To be clear: when Firefox LTS released an update that worked perfectly fine on all of their supported archs, that release broke Firefox completely on Debian Jessie on ARM. In other words, you can install a Debian called "stable" on an arch they call "supported" and end up upgrading yourself into a state where an official Debian package no longer works.

In short-- all Debian stable packages are potentially "FrankenDebian" for this reason, and-- worse-- for really popular and important desktop packages.

Elementary logic and social skills dictate that the person I quoted should be finding common ground with Linux Mint devs. Say package maintenance is hard. Say security backports don't really scale anymore. Say random number generators are tricky to get right. Pointing out one's own failures and citing sources for the rare successes seems like a winning strategy to me. Or at least one that doesn't threaten to zap all the energy of the people one communicates with/about.

You'd think a project like Debian with its myriad guidelines and processes would have at least one sentence in there like, "Don't treat others like they're teenagers loitering outside your fast-food restaurant," or, "Don't be self-righteous." Or more pointed, "Don't talk down to other distros."

Is there a Debian dev here who agrees with my upshot? There's apparently this whole inculcation process to become a member, so maybe one of those sentences could be part of it.

Thank you for that link. The whole discussion was in my eyes (apart from the occasional derailment into vaccines) quite a good example of how to deliver criticism without resorting to personal attacks on anybody.

The background for this seems to be that the maintainer decided to stop shipping security updates for certain packages. One of the people in the discussion put in some work to help rectify these and other packaging problems only have their changes reverted by the lead maintainer.
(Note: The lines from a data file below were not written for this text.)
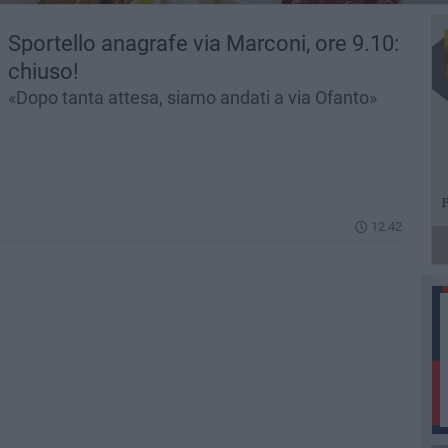
Sportello anagrafe via Marconi, ore 9.10:
chiuso!
«Dopo tanta attesa, siamo andati a via Ofanto»
12.42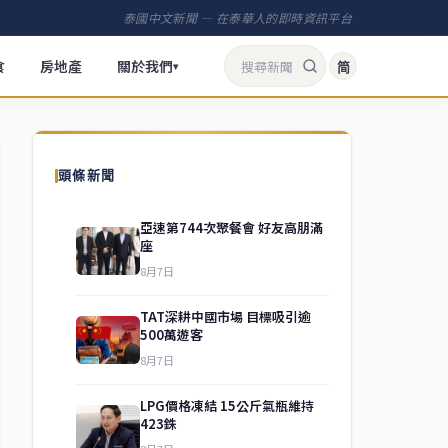
泰國中文新聞 — 在泰華人的即時資訊平台
食
房地產
關於我們
简
▾
頭條新聞
亞速第744次聚餐會 好友高朋滿
座
8月7日
TAT深耕中國市場 目標吸引逾
500萬遊客
8月7日
LPG價格凍結 15公斤氣瓶維持
423銖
The project then proceeded to host their downloads with an insecure Wordpress blog. After serving malware, the response was to remove the malware and return to normal. When downloads were compromised a second time, however "briefly", the above discussion happened. In the light of that the discussion is a lot more civil than could be expected.

> I still overwhelmingly consider it the best distro for converting friends and family away from Windows or OSX

Unless the situation has improved significantly in those three years, perhaps you are not doing them a service moving them to more sparse security updates. It's 2019 now and security is not optional.

Entitled users exist, and can be a problem, but the situation here seems to be a lot more complicated than what the author wants to believe.